A Melody

November 26, 2007
By
A melody by Christina Aguilera filled her ears. “6:30 already?” Meg thought, remembering that the song was not only her ring tone, but also her alarm clock that forced her to push blankets off of her body and to the side of the bed. After slowly putting on a soft purple robe and white slippers from Bloomingdales, she walked down the stairs and into the kitchen to make a piece of toast. It was an every day ritual. Meg knew the way she liked her toast. Not too burnt, but crisp enough. And the butter had to be spread exactly the way she liked it, deeply absorbed by the rye bread.
The toaster was on dark instead of medium, the way Meg always had it. Out of force of habit, she didn’t even look at the toaster and just pushed down the knob on the old fashioned, yet extremely new machine. When the toast came out, she saw it was much more toasted than usual; it was not perfection. There was no bread left in her drawer. Not knowing what to do, she started to cry. I mean, can you honestly blame her? There was no more bread left! “Okay,” she thought, as she calmed herself, “at least I can spread my butter.” She opened the refrigerator and to her dismay, there was no butter, only jam.

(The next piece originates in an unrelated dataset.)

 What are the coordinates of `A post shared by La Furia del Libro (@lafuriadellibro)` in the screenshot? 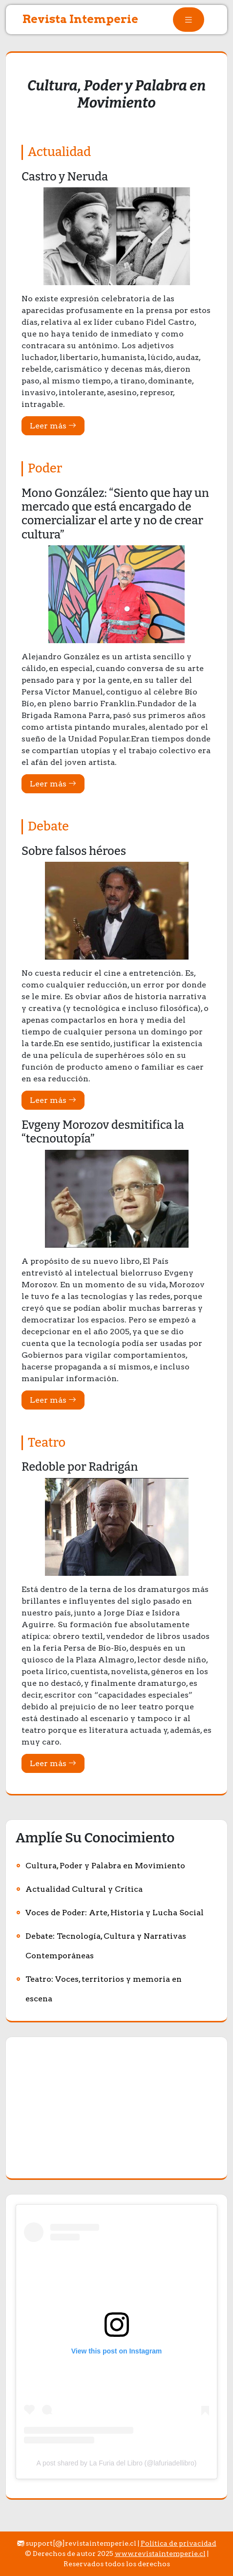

Meg had such a lavish lifestyle; everything always had to be fit to perfection. One thing out of place and her whole world came crashing down. Meg was rich and naïve, and could care less about others around her. Something like no butter left in the refrigerator should have made the world crumble and everyone should have stopped their lives to replace the “stupid butter”. Shockingly, no one halted. Meg’s younger brother came down the stairs dressed in his Ralph Lauren Polo and designer Jeans, grabbing a granola bar and heading off to school. Her mother stayed in her warm bubble bath, and her father was heading out to his office uptown.

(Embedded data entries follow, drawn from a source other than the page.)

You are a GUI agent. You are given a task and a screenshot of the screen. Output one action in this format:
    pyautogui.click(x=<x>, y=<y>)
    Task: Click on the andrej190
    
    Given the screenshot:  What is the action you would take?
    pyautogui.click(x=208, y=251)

The last person remaining in the kitchen was the family’s maid, Rosa. She stood by the table making two mimosas; one for herself, and one to bring to Meg’s mother. Meg sobbed, pitying herself. “Meg?” Rosa said. Meg gave the maid a horrible look; Meg thought the maid should be doing everything possible to help her during this tragedy.
Rosa raised her glass towards the sky. “Here’s to you, Meg Roberts. To everything you’ve become and everything that you will hopefully learn in time.”
“What is that supposed to mean?” said Meg, still with the same expression of disgust.
All Rosa did was smile, drink her mimosa, and walk out of the kitchen to give Meg’s mother her drink.